Data for this task:
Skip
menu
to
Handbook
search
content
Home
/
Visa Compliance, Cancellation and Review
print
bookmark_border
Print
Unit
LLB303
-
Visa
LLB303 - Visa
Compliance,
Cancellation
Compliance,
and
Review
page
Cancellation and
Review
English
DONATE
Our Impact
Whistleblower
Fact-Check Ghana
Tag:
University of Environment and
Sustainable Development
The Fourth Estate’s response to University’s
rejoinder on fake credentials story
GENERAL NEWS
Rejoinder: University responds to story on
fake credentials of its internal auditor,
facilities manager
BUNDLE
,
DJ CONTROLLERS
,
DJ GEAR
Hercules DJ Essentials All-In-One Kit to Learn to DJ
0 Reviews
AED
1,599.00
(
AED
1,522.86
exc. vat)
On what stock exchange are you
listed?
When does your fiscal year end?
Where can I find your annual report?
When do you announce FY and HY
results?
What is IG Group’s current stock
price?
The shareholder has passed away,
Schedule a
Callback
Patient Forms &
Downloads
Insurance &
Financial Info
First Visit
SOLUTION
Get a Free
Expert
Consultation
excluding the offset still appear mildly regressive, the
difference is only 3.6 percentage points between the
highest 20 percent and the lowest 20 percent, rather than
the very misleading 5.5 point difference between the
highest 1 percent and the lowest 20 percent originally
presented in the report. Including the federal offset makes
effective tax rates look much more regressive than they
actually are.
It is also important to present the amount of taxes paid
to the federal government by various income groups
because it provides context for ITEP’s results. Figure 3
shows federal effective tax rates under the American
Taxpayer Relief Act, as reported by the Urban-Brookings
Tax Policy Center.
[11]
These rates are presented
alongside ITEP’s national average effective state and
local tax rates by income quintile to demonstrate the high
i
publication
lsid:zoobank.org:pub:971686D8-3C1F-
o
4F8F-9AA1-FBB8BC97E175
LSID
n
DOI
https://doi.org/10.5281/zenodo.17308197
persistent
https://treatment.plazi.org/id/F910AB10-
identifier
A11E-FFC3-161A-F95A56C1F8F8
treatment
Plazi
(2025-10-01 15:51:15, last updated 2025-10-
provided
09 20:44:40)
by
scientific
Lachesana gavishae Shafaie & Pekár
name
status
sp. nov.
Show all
* * *
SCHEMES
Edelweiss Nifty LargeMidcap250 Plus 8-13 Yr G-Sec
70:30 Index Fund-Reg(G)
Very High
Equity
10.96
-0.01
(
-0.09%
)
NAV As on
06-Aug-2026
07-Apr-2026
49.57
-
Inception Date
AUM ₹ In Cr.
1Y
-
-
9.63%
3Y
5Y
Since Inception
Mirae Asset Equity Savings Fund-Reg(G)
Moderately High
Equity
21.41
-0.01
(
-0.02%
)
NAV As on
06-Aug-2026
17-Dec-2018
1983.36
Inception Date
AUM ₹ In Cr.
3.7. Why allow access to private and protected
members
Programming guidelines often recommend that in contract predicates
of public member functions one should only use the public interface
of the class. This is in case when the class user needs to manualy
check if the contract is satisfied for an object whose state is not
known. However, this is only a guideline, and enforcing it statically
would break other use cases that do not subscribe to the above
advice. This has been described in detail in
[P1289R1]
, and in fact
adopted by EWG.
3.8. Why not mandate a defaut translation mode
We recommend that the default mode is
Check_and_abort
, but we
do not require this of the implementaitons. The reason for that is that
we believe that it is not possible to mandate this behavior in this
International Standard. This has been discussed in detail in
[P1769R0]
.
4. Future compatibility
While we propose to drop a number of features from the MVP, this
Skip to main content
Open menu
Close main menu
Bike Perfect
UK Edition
---
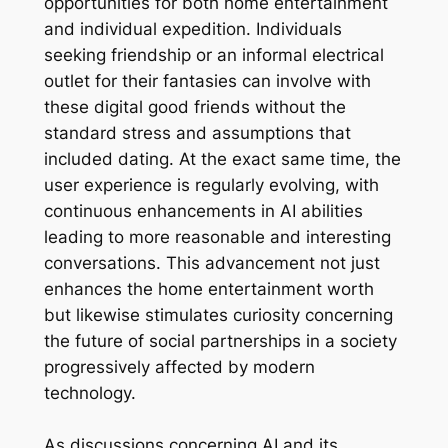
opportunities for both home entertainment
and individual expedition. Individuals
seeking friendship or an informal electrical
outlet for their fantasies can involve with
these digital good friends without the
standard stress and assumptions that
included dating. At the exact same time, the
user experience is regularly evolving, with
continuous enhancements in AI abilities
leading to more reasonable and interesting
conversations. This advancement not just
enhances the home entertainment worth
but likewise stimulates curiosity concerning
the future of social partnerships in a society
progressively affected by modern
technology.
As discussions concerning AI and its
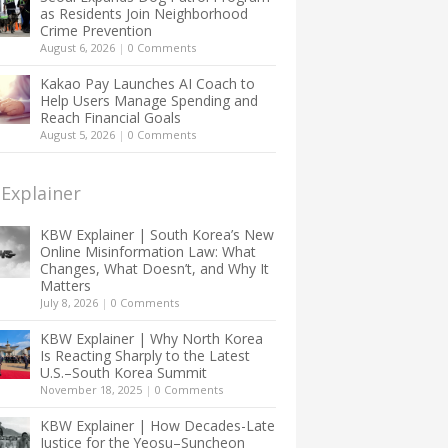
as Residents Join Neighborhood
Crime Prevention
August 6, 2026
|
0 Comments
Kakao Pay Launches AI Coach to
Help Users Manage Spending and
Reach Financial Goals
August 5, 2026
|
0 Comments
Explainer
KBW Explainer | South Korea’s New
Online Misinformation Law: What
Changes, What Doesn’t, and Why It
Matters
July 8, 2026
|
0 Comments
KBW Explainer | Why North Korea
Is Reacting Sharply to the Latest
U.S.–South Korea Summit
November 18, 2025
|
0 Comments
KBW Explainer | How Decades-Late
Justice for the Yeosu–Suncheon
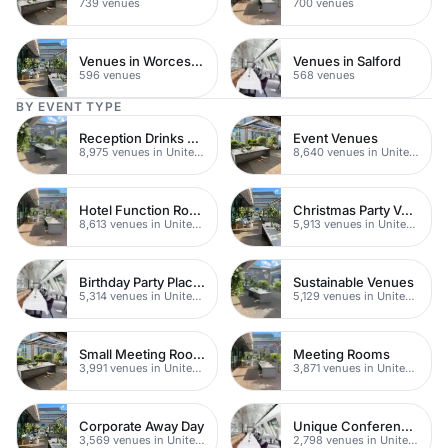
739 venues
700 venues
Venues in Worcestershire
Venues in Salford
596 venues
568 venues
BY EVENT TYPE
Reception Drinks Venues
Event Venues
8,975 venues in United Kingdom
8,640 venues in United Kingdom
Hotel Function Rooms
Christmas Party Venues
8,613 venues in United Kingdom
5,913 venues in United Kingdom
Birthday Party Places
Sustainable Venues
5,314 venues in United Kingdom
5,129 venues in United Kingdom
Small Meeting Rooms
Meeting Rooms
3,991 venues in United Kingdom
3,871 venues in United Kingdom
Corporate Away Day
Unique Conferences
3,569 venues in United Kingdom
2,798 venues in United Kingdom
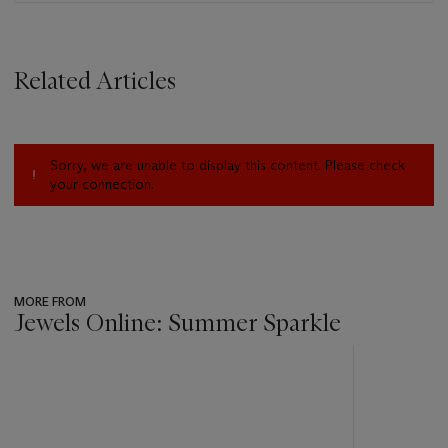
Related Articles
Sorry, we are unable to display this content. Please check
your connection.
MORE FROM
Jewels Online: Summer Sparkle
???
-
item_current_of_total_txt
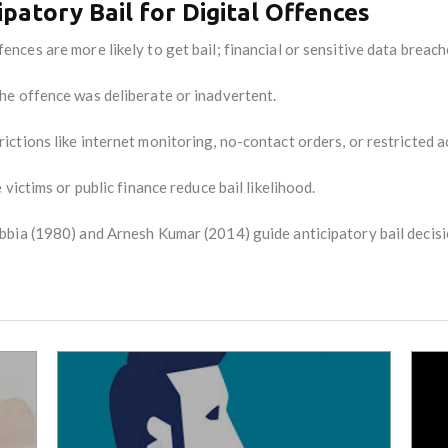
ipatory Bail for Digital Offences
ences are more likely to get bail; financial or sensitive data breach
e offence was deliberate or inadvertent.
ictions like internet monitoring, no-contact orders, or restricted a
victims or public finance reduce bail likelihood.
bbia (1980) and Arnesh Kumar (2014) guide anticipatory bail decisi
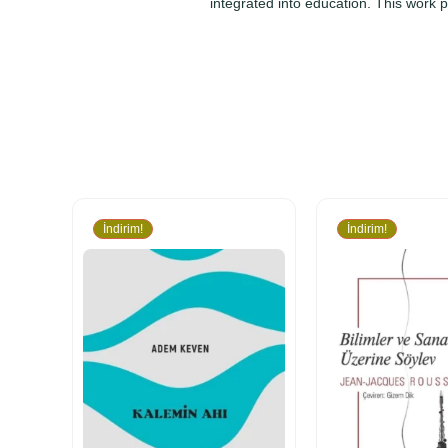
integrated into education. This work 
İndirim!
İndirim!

The problem: The string "detail" marks the lines to return from the material. Copy each one.

The answer:
advice. This has been described in detail in
International Standard. This has been discussed in detail in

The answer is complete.